Я обратила внимание, что тема *«Позитив»,* созданная *Медведиком*, за рекордно короткий срок встала на уровень самых раскрученных тем. Догадываетесь, почему?
_Кстати, скажу откровенно: тему «Позитива» я изначально не приветствовала, так же как и «розовые тетрадки». А когда появилось «Решили завести второго ребенка», я подумала: ну всё, форуму ведущих кранты! Следующим «открытием» станет «Как я рожала», потом «воспитание дошкольников» и….. понеслось!_ 
Поэтому, большое спасибо *Марине Мазайкиной*, которая сумела в очередной раз создать прецедент для нового витка профессионального общения! Я обязательно внесу свою лепту, т.к. кое чего «секу» в этом деле. Щас убегаю. До встречи!

----------


## Ksana tenlarks

> Я обратила внимание, что тема «Позитив», созданная Медведиком, за рекордно короткий срок встала на уровень самых раскрученных тем. Догадываетесь, почему?


Там доброжелательная атмосфера. Люди поддерживают друг друга, это вдохновляет.

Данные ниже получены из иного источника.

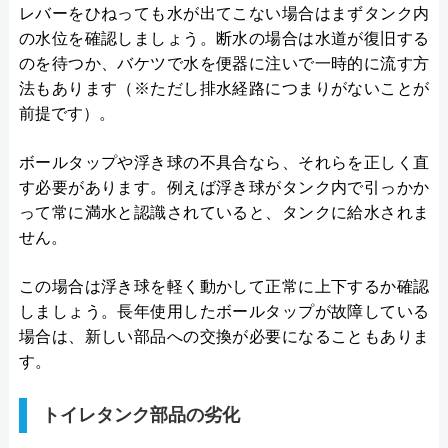
レバーをひねっても水が出てこない場合はまずタンク内
の水位を確認しましょう。断水の場合は水道が復旧する
のを待つか、バケツで水を便器に注いで一時的に流す方
法もあります（※ただし排水経路につまりがないことが
前提です）。
ボールタップや浮き球の不具合なら、それらを正しく直
す必要があります。例えば浮き球がタンク内で引っかか
って常に満水と認識されていると、タンクに給水されま
せん。
この場合は浮き球を軽く動かして正常に上下するか確認
しましょう。長年使用したボールタップが故障している
場合は、新しい部品への交換が必要になることもありま
す。
トイレタンク部品の劣化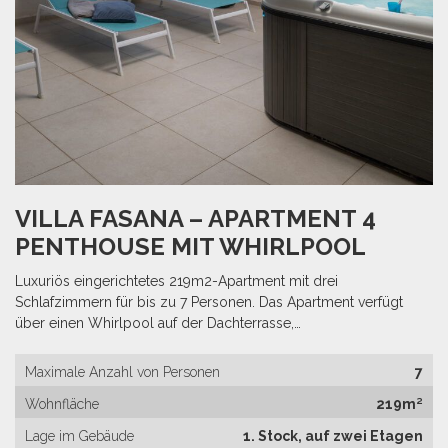
VILLA FASANA – APARTMENT 4
PENTHOUSE MIT WHIRLPOOL
Luxuriös eingerichtetes 219m2-Apartment mit drei
Schlafzimmern für bis zu 7 Personen. Das Apartment verfügt
über einen Whirlpool auf der Dachterrasse,…
Maximale Anzahl von Personen
7
Wohnfläche
219m²
Lage im Gebäude
1. Stock, auf zwei Etagen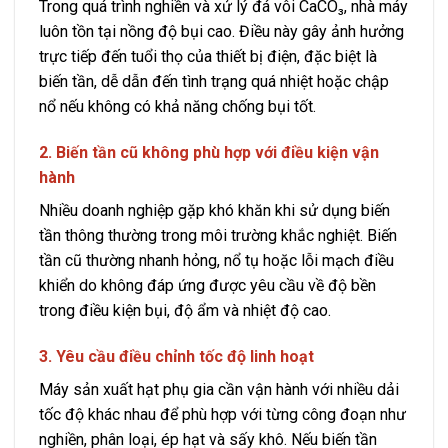
Trong quá trình nghiền và xử lý đá vôi CaCO₃, nhà máy
luôn tồn tại nồng độ bụi cao. Điều này gây ảnh hưởng
trực tiếp đến tuổi thọ của thiết bị điện, đặc biệt là
biến tần, dễ dẫn đến tình trạng quá nhiệt hoặc chập
nổ nếu không có khả năng chống bụi tốt.
2. Biến tần cũ không phù hợp với điều kiện vận
hành
Nhiều doanh nghiệp gặp khó khăn khi sử dụng biến
tần thông thường trong môi trường khắc nghiệt. Biến
tần cũ thường nhanh hỏng, nổ tụ hoặc lỗi mạch điều
khiển do không đáp ứng được yêu cầu về độ bền
trong điều kiện bụi, độ ẩm và nhiệt độ cao.
3. Yêu cầu điều chỉnh tốc độ linh hoạt
Máy sản xuất hạt phụ gia cần vận hành với nhiều dải
tốc độ khác nhau để phù hợp với từng công đoạn như
nghiền, phân loại, ép hạt và sấy khô. Nếu biến tần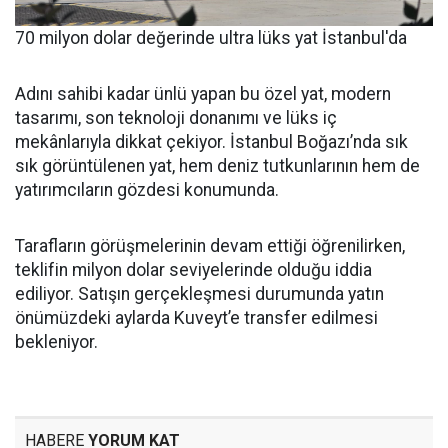
70 milyon dolar değerinde ultra lüks yat İstanbul'da
Adını sahibi kadar ünlü yapan bu özel yat, modern
tasarımı, son teknoloji donanımı ve lüks iç
mekânlarıyla dikkat çekiyor. İstanbul Boğazı’nda sık
sık görüntülenen yat, hem deniz tutkunlarının hem de
yatırımcıların gözdesi konumunda.
Tarafların görüşmelerinin devam ettiği öğrenilirken,
teklifin milyon dolar seviyelerinde olduğu iddia
ediliyor. Satışın gerçekleşmesi durumunda yatın
önümüzdeki aylarda Kuveyt’e transfer edilmesi
bekleniyor.
HABERE
YORUM KAT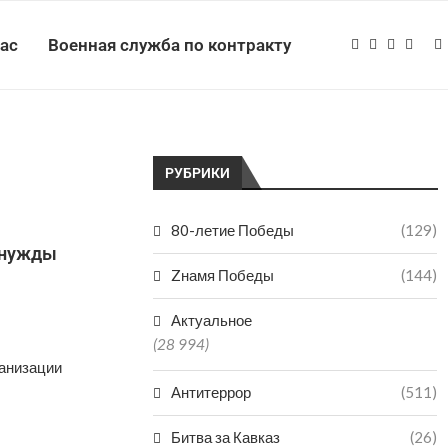
нас
Военная служба по контракту
РУБРИКИ
80-летие Победы
(129)
 нужды
Zнамя Победы
(144)
Актуальное
(28 994)
ганизации
Антитеррор
(511)
Битва за Кавказ
(26)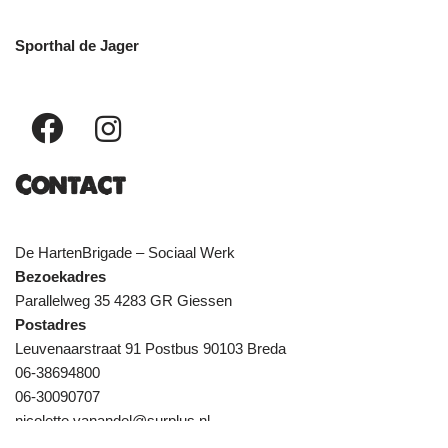
Sporthal de Jager
Contact
De HartenBrigade – Sociaal Werk
Bezoekadres
Parallelweg 35 4283 GR Giessen
Postadres
Leuvenaarstraat 91 Postbus 90103 Breda
06-38694800
06-30090707
nicolette.vanandel@surplus.nl
anne.vanbreugel@surplus.nl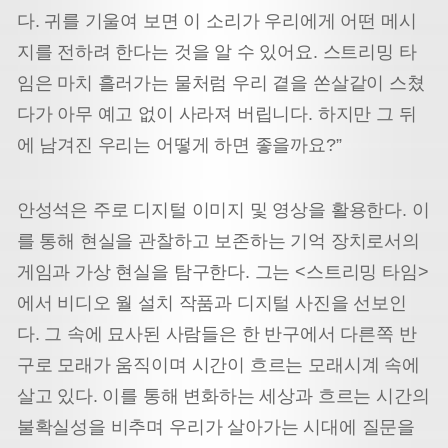
다. 귀를 기울여 보면 이 소리가 우리에게 어떤 메시
지를 전하려 한다는 것을 알 수 있어요. 스트리밍 타
임은 마치 흘러가는 물처럼 우리 곁을 쏜살같이 스쳤
다가 아무 예고 없이 사라져 버립니다. 하지만 그 뒤
에 남겨진 우리는 어떻게 하면 좋을까요?”
안성석은 주로 디지털 이미지 및 영상을 활용한다. 이
를 통해 현실을 관찰하고 보존하는 기억 장치로서의
게임과 가상 현실을 탐구한다. 그는 <스트리밍 타임>
에서 비디오 월 설치 작품과 디지털 사진을 선보인
다. 그 속에 묘사된 사람들은 한 반구에서 다른쪽 반
구로 모래가 움직이며 시간이 흐르는 모래시계 속에
살고 있다. 이를 통해 변화하는 세상과 흐르는 시간의
불확실성을 비추며 우리가 살아가는 시대에 질문을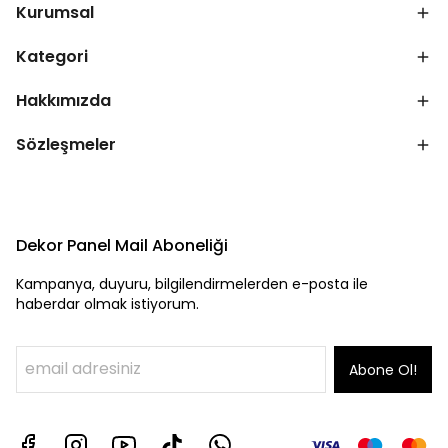
Kurumsal
Kategori
Hakkımızda
Sözleşmeler
Dekor Panel Mail Aboneliği
Kampanya, duyuru, bilgilendirmelerden e-posta ile
haberdar olmak istiyorum.
Abone Ol!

Для творческого человека это очень важно! :smile:




> А когда появилось «Решили завести второго ребенка», я подумала: ну всё, форуму ведущих кранты!


Человек задал вопрос в "Беседке". И появилась отдельная тема. Есть люди, для кого это актуально. Для меня вот нет, к сожалению. Но я очень рада за девчонок. :smile:



> уплывают.... в другие форумы.


Можно и здесь создавать актуальные темы. А попытки клонирования МСК выглядят по меньшей мере нелепо....
Простите, что не по теме. Я уже высказывалась здесь. Пока ничего нового сказать не могу. Тема и правда замечательная. Буду внимательно следить.
*SONYA_07*, Было бы интересно твоё мнение именно *по теме*... :Aga:  :flower:

----------


## VETER NAMERENJA

*SONYA_07*,
Лина, десять раз бы нажала тебе сейчас на весы, но увы, только спасибо дают. До чего обидно, что общение на профессиональном уровне превращается в форум домохозяек. По привычке заглядываю сюда ежедневно, но уже не просиживаю часами, не с кем стало общаться о том, чему посвящён раздел. Дорогие коллеги, все вы замечательные люди, но постоянно пить кофе и угощать друг друга пустой болтовнёй, наверное, это лучше сделать не здесь. Оторвитесь от ахов и охов, загляните сюда, высскажите свои мысли.

----------


## Медведик

> оговорить небольшую сумму, которая останется "заведению"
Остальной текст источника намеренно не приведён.